Portal VR would be amazing. It's the perfect application for VR.


I heard they tested it but testers got sick


I can imagine that. My personal take is that people who have a good sense of balance can't handle VR when the player moves. Games like Beat Saber get around this by making it feel like the objects are coming at you, rather than you at them, but when you're physically moving around in the world (and especially in non-standard ways like would be the case in a Portal game) people start to feel sick while playing.

Maybe it's just a matter of getting used to it?

I would looove to try moving VR games with an omni-treadmill some time!


Obviously I like the idea of a Portal 3. But I am afraid that they will make it controller-friendly to the detriment of keyboard/mouse controls so they can sell Decks or VR-only so they can sell their Index headsets like they did with Alyx.
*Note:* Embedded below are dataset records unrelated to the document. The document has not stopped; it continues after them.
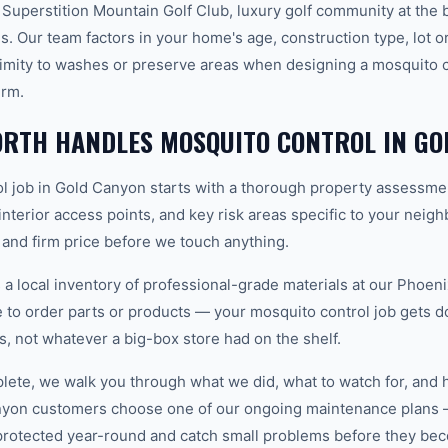
 Superstition Mountain Golf Club, luxury golf community at the 
. Our team factors in your home's age, construction type, lot or
imity to washes or preserve areas when designing a mosquito co
erm.
RTH HANDLES MOSQUITO CONTROL IN GO
l job in Gold Canyon starts with a thorough property assessme
 interior access points, and key risk areas specific to your neig
 and firm price before we touch anything.
 local inventory of professional-grade materials at our Phoenix
to order parts or products — your mosquito control job gets don
ls, not whatever a big-box store had on the shelf.
plete, we walk you through what we did, what to watch for, and 
nyon customers choose one of our ongoing maintenance plans 
protected year-round and catch small problems before they b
Uh, it's not like Portal has a lot of inputs, it's basically just movement, jumping, looking around, interaction, and left/right portal.
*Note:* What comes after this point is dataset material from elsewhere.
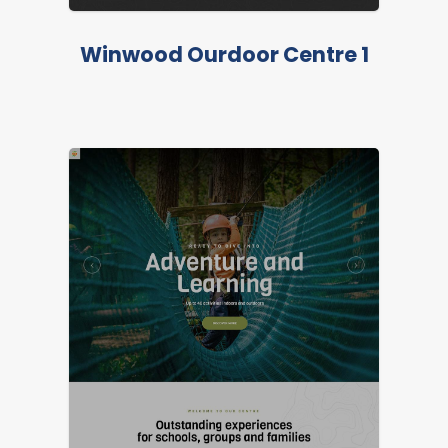
Winwood Ourdoor Centre 1
LIVE PREVIEW
FEATURED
Why would it being controller-friendly be a problem for MnK players?


Controller-centric UI design usually translates terribly backwards to mouse and keyboard inputs. You have more button inputs on a keyboard but only 1 "analog stick" to manipulate 3d space in the form of the mouse. On top of that because of the limited inputs of the controller menus are extremely terse to navigate. But it must be a cardinal sin at gamedev school to do anything other than the following.
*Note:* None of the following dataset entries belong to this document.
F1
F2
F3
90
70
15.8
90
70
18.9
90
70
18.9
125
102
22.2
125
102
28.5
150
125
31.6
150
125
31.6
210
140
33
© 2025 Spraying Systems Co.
A: Force console users to use a half thought out clunky pc interface

Or

B: Force PC users to go through a labrynth of ini files and menus because "well all the other platforms you can only adjust gamma and contrast so thats all were giving you in the options"

Both suck, its an unsexy problem nobody wants to invest time into fixing, but will have a huge ROI in terms of expierence and potentially a first mover advantage in terms of licensing out a viable pattern to major studios.


Sounds to me like you're comparing apples to oranges. Input method has nothing to do with why console games only allow adjusting gamma and contrast, that's because on a console the game is already optimised for the exact hardware as it only runs on one type of hardware, so you get almost no options because none are needed beyond things like whether or not you prefer motion blur, etc.

But my argument was that in the actual game Portal not many inputs are even needed, which you didn't even respond to...

The one thing that differs in the "analog stick" argument between controller and mouse is that the mouse offers much more flexible movement than the controller. You can only angle the controller at most 30° and that's it, while you can throw your mouse across your desk if you want to. This I could accept does theoretically limit design a little bit if you are aiming for an enjoyable controller experience in a fast-paced game where you're utilising all 3 axes in movement. But Portal is not a fast-paced game so that doesn't really apply...


I guess im talking about ux just as much as gameplay, it isnt that these are the only 2 possibilities its just those are the most common outcomes you see. The gamma and contrast comment was specifically because it hinges on what im pointing to, that limit isnt on pc but the extra graphics options are not available through the in game interfaces because there is little incenive to provide the extra sliders to the crowd that can make sue of them.

Apologies if you feel i misrepresented your argument, or hijacked the orivinal thesis.

Perhaps the term that would be better for what im describing is console-centric game and ux design? Its basically the windows8 problem all over again.